В атрии Квинт Орбелий увидел грозного сенатора, у ног которого лежал объемистый мешок.
— Привет тебе, Орбелий, — важно сказал богач вошедшему хозяину.
— Привет и тебе, Валерий. Надеюсь, что ты, знавший моего отца, разделишь со мной то горе, которое меня постигло.
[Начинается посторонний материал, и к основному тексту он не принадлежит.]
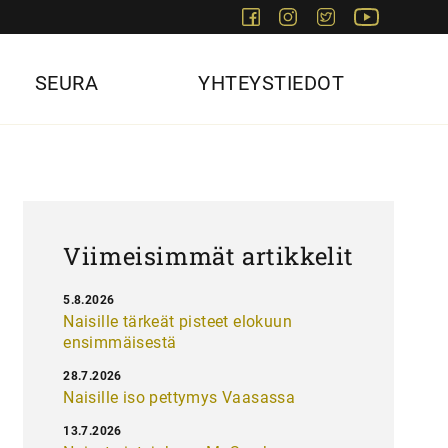
Facebook
Instagram
Twitter
Youtube
SEURA
YHTEYSTIEDOT
Viimeisimmät artikkelit
5.8.2026
Naisille tärkeät pisteet elokuun
ensimmäisestä
28.7.2026
Naisille iso pettymys Vaasassa
13.7.2026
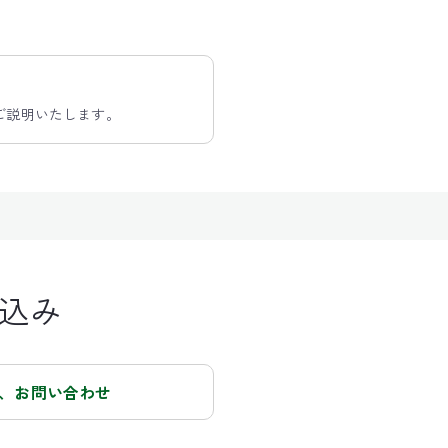
ご説明いたします。
込み
、お問い合わせ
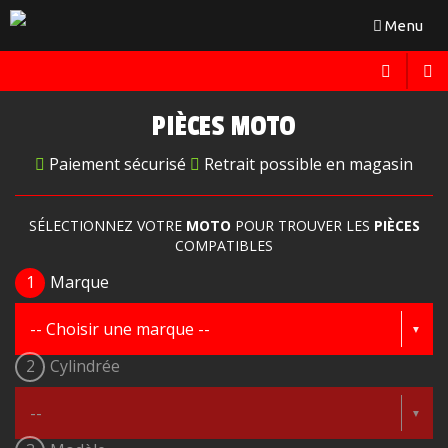
Toggle
Menu
navigation
PIÈCES MOTO
Paiement sécurisé
Retrait possible en magasin
SÉLECTIONNEZ VOTRE
MOTO
POUR TROUVER LES
PIÈCES
COMPATIBLES
1
Marque
2
Cylindrée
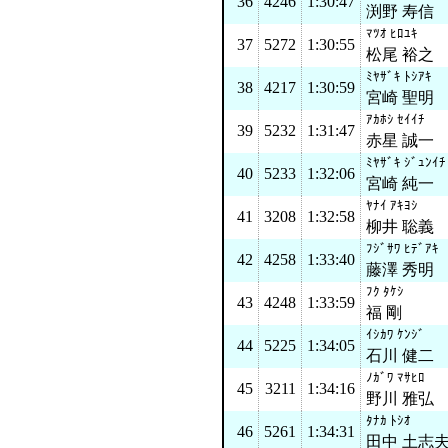
36
4246
1:30:47
渕野 寿信
ﾏﾂｵ ﾋﾛﾕｷ
37
5272
1:30:55
松尾 裕之
ﾐﾔｻﾞｷ ﾄｼｱｷ
38
4217
1:30:59
宮崎 聖明
ｱｶﾎｼ ｾｲｲﾁ
39
5232
1:31:47
赤星 誠一
ﾐﾔｻﾞｷ ｼﾞｭﾝｲﾁ
40
5233
1:32:06
宮崎 純一
ﾔﾅｲ ｱｷﾖｼ
41
3208
1:32:58
柳井 聡義
ﾌｼﾞｻﾜ ﾋﾃﾞｱｷ
42
4258
1:33:40
藤澤 秀明
ﾌｸ ﾀｹｼ
43
4248
1:33:59
福 剛
ｲｼｶﾜ ｹﾝｼﾞ
44
5225
1:34:05
石川 健二
ﾉｶﾞﾜ ﾏｻﾋﾛ
45
3211
1:34:16
野川 雅弘
ﾀﾅｶ ﾄｼｵ
46
5261
1:34:31
田中 土志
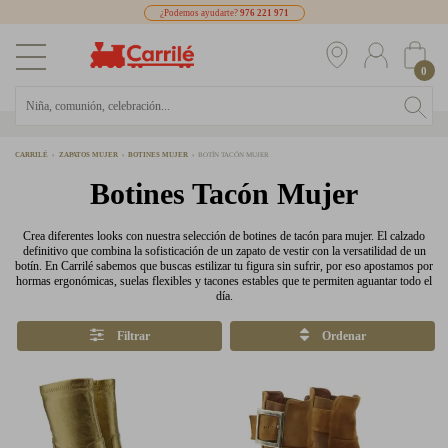
¿Podemos ayudarte?
976 221 971
0
CARRILÉ
ZAPATOS MUJER
BOTINES MUJER
BOTÍN TACÓN MUJER
Botines Tacón Mujer
Crea diferentes looks con nuestra selección de botines de tacón para mujer. El calzado
definitivo que combina la sofisticación de un zapato de vestir con la versatilidad de un
botín. En Carrilé sabemos que buscas estilizar tu figura sin sufrir, por eso apostamos por
hormas ergonómicas, suelas flexibles y tacones estables que te permiten aguantar todo el
día.
Filtrar
Ordenar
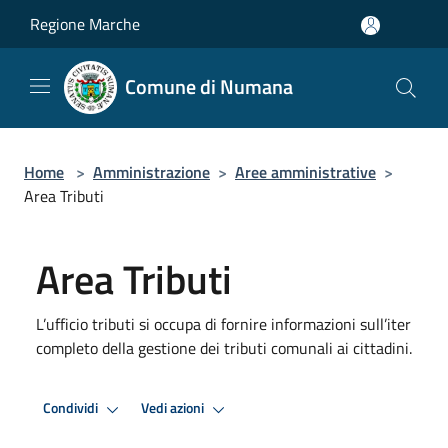
Salta al contenuto principale
Regione Marche
Comune di Numana
Home
>
Amministrazione
>
Aree amministrative
>
Area Tributi
Area Tributi
L’ufficio tributi si occupa di fornire informazioni sull’iter
completo della gestione dei tributi comunali ai cittadini.
Condividi
Vedi azioni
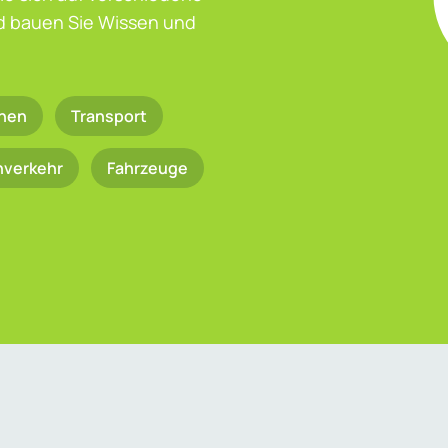
nd bauen Sie Wissen und
nen
Transport
nverkehr
Fahrzeuge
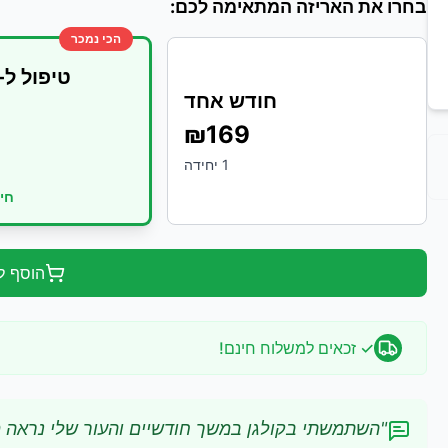
בחרו את האריזה המתאימה לכם:
הכי נמכר
טיפול ל-3 חודשים
חודש אחד
₪
169
₪
1
יחידה
חיס
הוסף ל
✓ זכאים למשלוח חינם!
"
השתמשתי בקולגן במשך חודשיים והעור שלי נראה מד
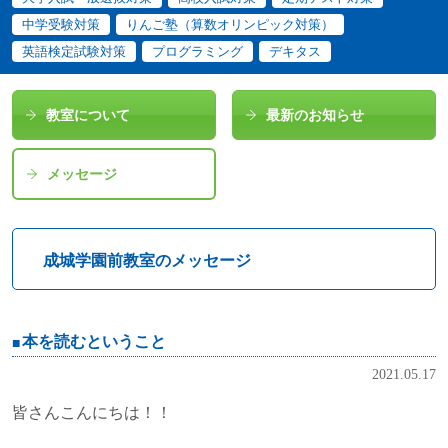
中学受験対策
りんご塾（算数オリンピック対策）
英語検定試験対策
プログラミング
デキタス
教室について
最新のお知らせ
メッセージ
成城学園前教室のメッセージ
本を読むということ
2021.05.17
皆さんこんにちは！！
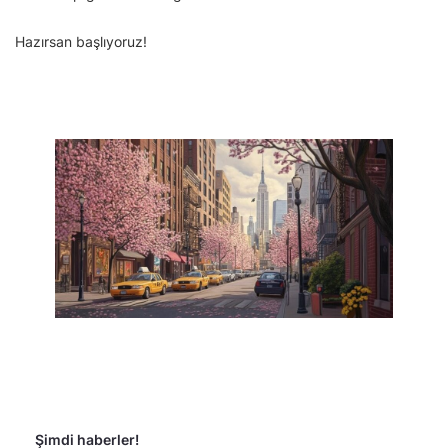
Hazırsan başlıyoruz!
Şimdi haberler!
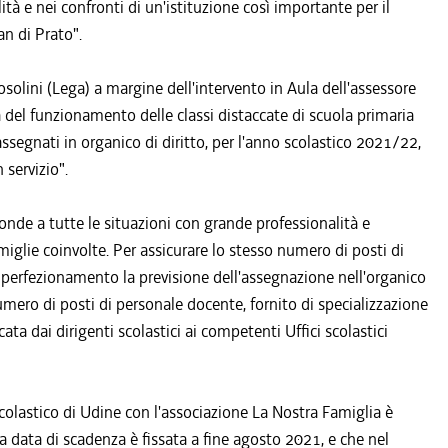
ità e nei confronti di un'istituzione così importante per il
an di Prato".
solini (Lega) a margine dell'intervento in Aula dell'assessore
à del funzionamento delle classi distaccate di scuola primaria
assegnati in organico di diritto, per l'anno scolastico 2021/22,
 servizio".
onde a tutte le situazioni con grande professionalità e
iglie coinvolte. Per assicurare lo stesso numero di posti di
i perfezionamento la previsione dell'assegnazione nell'organico
numero di posti di personale docente, fornito di specializzazione
ta dai dirigenti scolastici ai competenti Uffici scolastici
 scolastico di Udine con l'associazione La Nostra Famiglia è
 data di scadenza è fissata a fine agosto 2021, e che nel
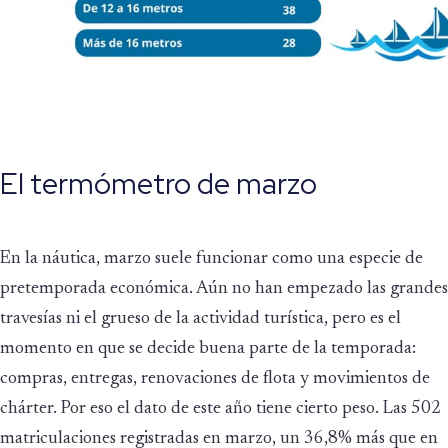
El termómetro de marzo
En la náutica, marzo suele funcionar como una especie de
pretemporada económica. Aún no han empezado las grandes
travesías ni el grueso de la actividad turística, pero es el
momento en que se decide buena parte de la temporada:
compras, entregas, renovaciones de flota y movimientos de
chárter. Por eso el dato de este año tiene cierto peso. Las 502
matriculaciones registradas en marzo, un 36,8% más que en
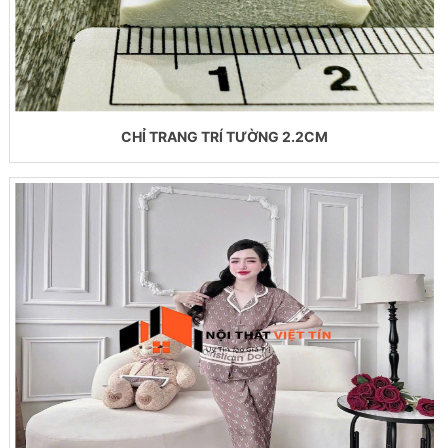
CHỈ TRANG TRÍ TƯỜNG 2.2CM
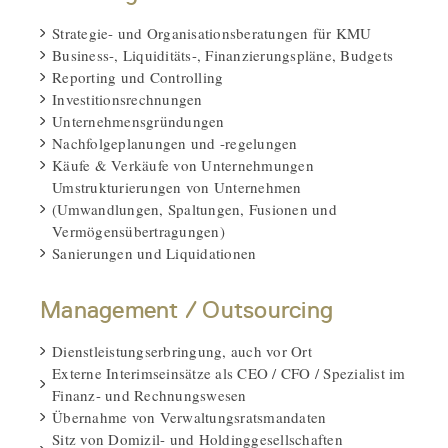
Strategie- und Organisationsberatungen für KMU
Business-, Liquiditäts-, Finanzierungspläne, Budgets
Reporting und Controlling
Investitionsrechnungen
Unternehmensgründungen
Nachfolgeplanungen und -regelungen
Käufe & Verkäufe von Unternehmungen
Umstrukturierungen von Unternehmen
(Umwandlungen, Spaltungen, Fusionen und
Vermögensübertragungen)
Sanierungen und Liquidationen
Management / Outsourcing
Dienstleistungserbringung, auch vor Ort
Externe Interimseinsätze als CEO / CFO / Spezialist im
Finanz- und Rechnungswesen
Übernahme von Verwaltungsratsmandaten
Sitz von Domizil- und Holdinggesellschaften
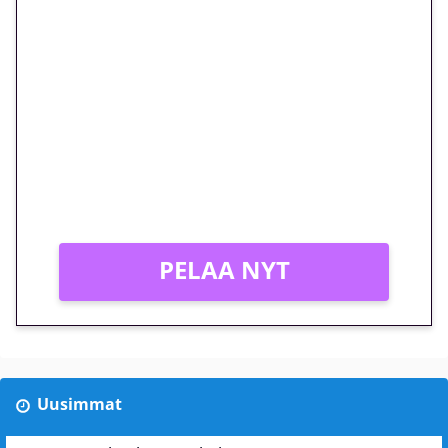
🎁 Huipputarjous jatkuu: 10
euron kierrätysvapaa
megakierros Reactoonz-
peliin – vain 1 eurolla!
Peli: Reactoonz
Vain uusille asiakkaille!
PELAA NYT
Uusimmat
— Напротив, дорогой сосед!.. (Сенатор пнул ногой мешок — послышался характерный металлический шелест, развеявший всякие сомнения относительно его содержимого.) Сегодня я собираюсь разделить с тобой не твое горе, а твою радость, которую я привез тебе и которая дожидается тебя вот в этом мешке. Здесь миллион сестерциев, их тебе хватит не только на то, чтобы расплатиться с долгами, но и на то, чтобы придать этому дому приличествующее ему великолепие. А чтобы твоя радость была продолжительной и чтобы твои доходы не оскудевали, я намерен сегодня же, сейчас же просить руки твоей дочери, несравненной Орбелии.
Квинт Орбелий стоял, с ужасом осознавая услышанное. Он знал, что его дочь избегает Валерия Руфа, испытывая лишь отвращение к его ухаживаниям. Продолжая принимать своего богатого соседа, он надеялся на то, что какая-нибудь новая рабыня отвлечет внимание этого сластолюбца от его дочери. Но тщетно!.. И вот теперь мерзавец, видя неуступчивость Орбелии, предлагает ему, отцу, продать ее!
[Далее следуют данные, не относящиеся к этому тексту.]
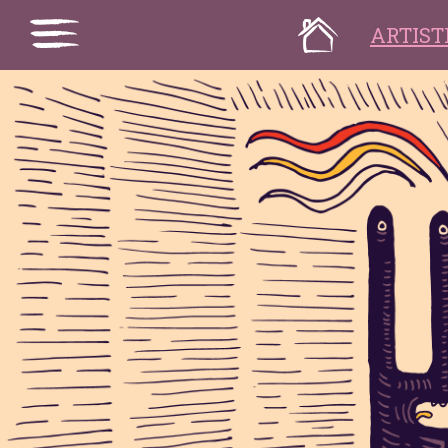
ARTIS
Artistid/Programm
Artistid  A-Y
Põhiprogramm 
Lisaprogramm
Õpitoad
Piletid ja passid
Elu-olu
Festivali reeglid
Pärimeetrist
Kuidas tulla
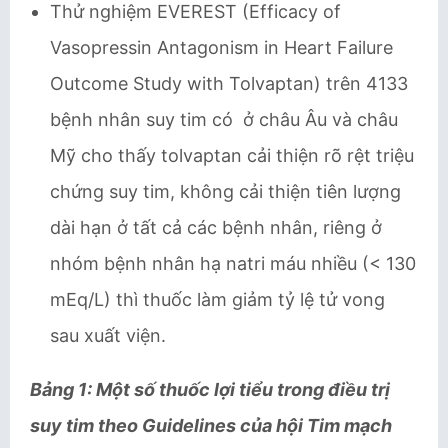
Thử nghiệm EVEREST (Efficacy of
Vasopressin Antagonism in Heart Failure
Outcome Study with Tolvaptan) trên 4133
bệnh nhân suy tim có ở châu Âu và châu
Mỹ cho thấy tolvaptan cải thiện rõ rệt triệu
chứng suy tim, không cải thiện tiên lượng
dài hạn ở tất cả các bệnh nhân, riêng ở
nhóm bệnh nhân hạ natri máu nhiều (< 130
mEq/L) thì thuốc làm giảm tỷ lệ tử vong
sau xuất viện.
Bảng 1: Một số thuốc lợi tiểu trong điều trị
suy tim theo Guidelines của hội Tim mạch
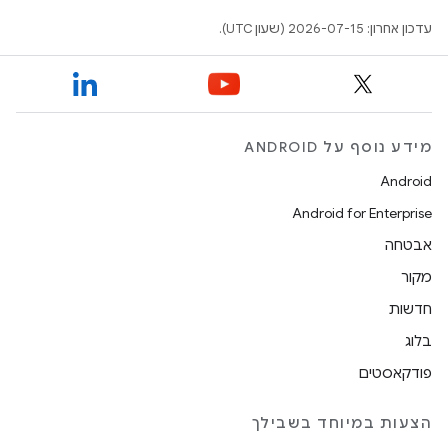
עדכון אחרון: 2026-07-15 (שעון UTC).
מידע נוסף על ANDROID
Android
Android for Enterprise
אבטחה
מקור
חדשות
בלוג
פודקאסטים
הצעות במיוחד בשבילך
— Продать свою дочь, свободнорожденную римлянку, как какую-нибудь рабыню я не могу, выдать ее насильно замуж не хочу. Она же скорее будет нищей, чем согласится стать женою того, кто снискал себе громкую славу не в военных походах, а в диких оргиях да лупанариях. Тебе больше нечего делать в моем доме. Убирайся, пока я не приказал рабам вышвырнуть тебя!
Квинт Орбелий показал на дверь — неудачливый купец с проклятиями удалился, волоча за собой свой мешок. Рабы подхватили под руки старого римлянина, тяжело переводящего дыхание, и отвели его в спальню. Из триклиния тем временем продолжали доноситься голоса гостей, заметно повеселевшие после изрядной выпивки. Эти сердобольцы уже позабыли о печальной причине своего приезда и радовались все новым амфорам с фалернским и цекубским‚ которые подносились безмолвными рабами.
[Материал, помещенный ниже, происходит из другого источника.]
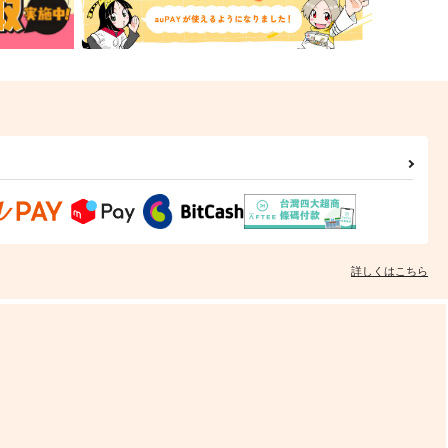
詳しくはこちら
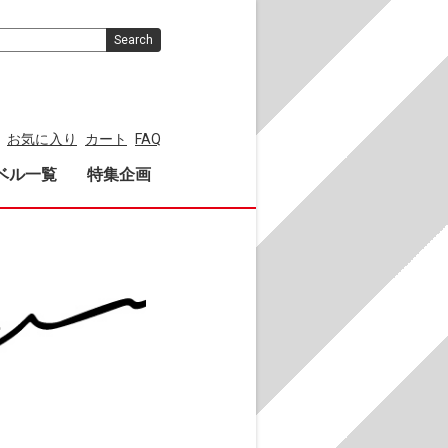
Search
お気に入り
カート
FAQ
ベル一覧
特集企画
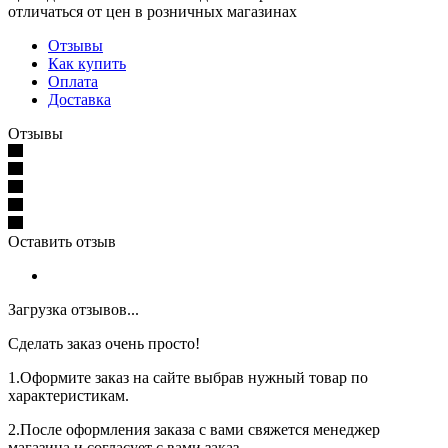
отличаться от цен в розничных магазинах
Отзывы
Как купить
Оплата
Доставка
Отзывы
Оставить отзыв
Загрузка отзывов...
Сделать заказ очень просто!
1.Оформите заказ на сайте выбрав нужный товар по
характеристикам.
2.После оформления заказа с вами свяжется менеджер
магазина и согласует с вами заказ.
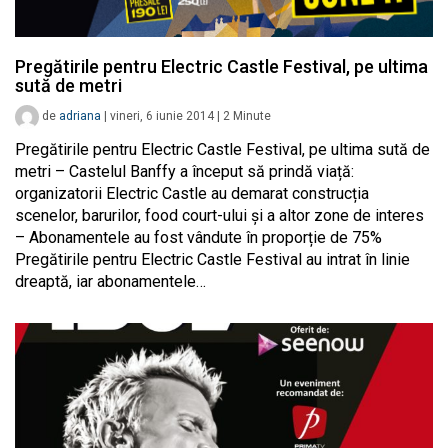
Pregătirile pentru Electric Castle Festival, pe ultima
sută de metri
de
adriana
|
vineri, 6 iunie 2014
|
2
Minute
Pregătirile pentru Electric Castle Festival, pe ultima sută de
metri – Castelul Banffy a început să prindă viață:
organizatorii Electric Castle au demarat construcția
scenelor, barurilor, food court-ului și a altor zone de interes
– Abonamentele au fost vândute în proporție de 75%
Pregătirile pentru Electric Castle Festival au intrat în linie
dreaptă, iar abonamentele…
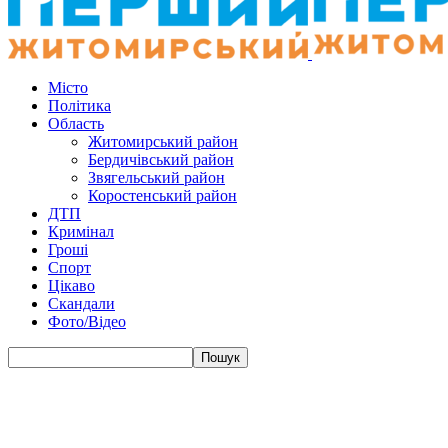
Місто
Політика
Область
Житомирський район
Бердичівський район
Звягельський район
Коростенський район
ДТП
Кримінал
Гроші
Спорт
Цікаво
Скандали
Фото/Відео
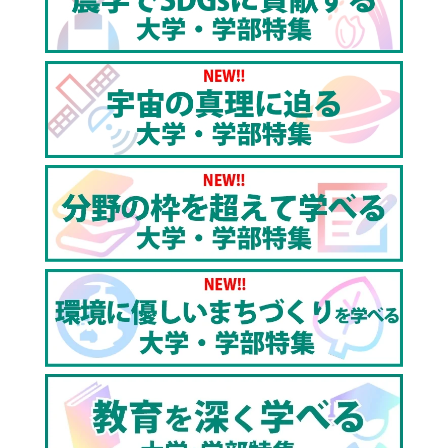
がら「地の塩」、「世の光」として活躍しています。
【同志社大学設置学部】
神学部、文学部、社会学部、法学部、経済学部、商学
部、政策学部、文化情報学部、理工学部、生命医科学
部、スポーツ健康科学部、心理学部、グローバル・コ
ミュニケーション学部、グローバル地域文化学部
▼同志社大学のHPはこちら
https://www.doshisha.ac.jp
▼同志社大学理工学部のHPはこちら
https://se.doshisha.ac.jp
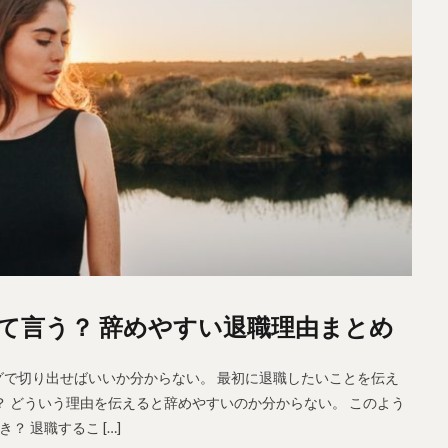
て言う？ 辞めやすい退職理由まとめ
で切り出せばいいか分からない。 最初に退職したいことを伝え
？ どういう理由を伝えると辞めやすいのか分からない。 このよう
 退職するこ […]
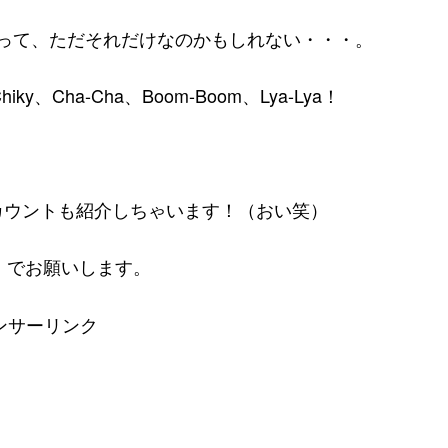
-Lyaであって、ただそれだけなのかもしれない・・・。
hiky、Cha-Cha、Boom-Boom、Lya-Lya！
カウントも紹介しちゃいます！（おい笑）
れ右！でお願いします。
ンサーリンク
…Вернувшись домой, Валерий Руф принялся с удовольствием избивать раба, накануне расколовшего драгоценный стеклянный кубок. Этот раб, уже битый, был специально выведен Хригистоном из эргастула[8] к возвращению сенатора. Хитрый управляющий, не сомневаясь в результатах поездки и прекрасно зная норов своего патрона, распорядился приковать его цепью к воротам, чтобы вернувшийся хозяин смог сорвать свою злобу, не входя в дом (и, следовательно, еще не повидавшись с ним самим). Успокоившись ровно настолько, чтобы суметь отдавать приказания, Валерий Руф послал за Хригистоном и, когда управляющий подошел, приказал ему вооружить рабов, чтобы силой захватить Орбелию.